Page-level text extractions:
--- START ---
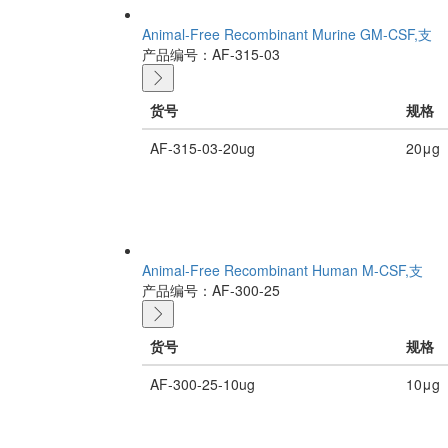
Animal-Free Recombinant Murine GM-CSF,支
产品编号：AF-315-03
货号
规格
AF-315-03-20ug
20μg
Animal-Free Recombinant Human M-CSF,支
产品编号：AF-300-25
货号
规格
AF-300-25-10ug
10μg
--- END ---
_WHAT TO WORK ON:_ Repeat the preceding records exactly but drop the images.

_RESPONSE:_
Animal-Free Recombinant Murine GM-CSF,支
产品编号：AF-315-03
货号
规格
AF-315-03-20ug
20μg
Animal-Free Recombinant Human M-CSF,支
产品编号：AF-300-25
货号
规格
AF-300-25-10ug
10μg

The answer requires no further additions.